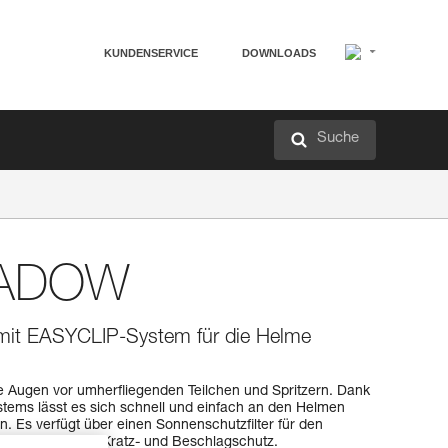
KUNDENSERVICE
DOWNLOADS
Suche
HADOW
 mit EASYCLIP-System für die Helme
Augen vor umherfliegenden Teilchen und Spritzern. Dank
ems lässt es sich schnell und einfach an den Helmen
Es verfügt über einen Sonnenschutzfilter für den
sowie über einen Kratz- und Beschlagschutz.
--*--
-- WORK REQUIRED --
Show all of the lines above in which "über" is present.

-- RESPONSE AREA --
Es verfügt über einen Sonnenschutzfilter für den
sowie über einen Kratz- und Beschlagschutz.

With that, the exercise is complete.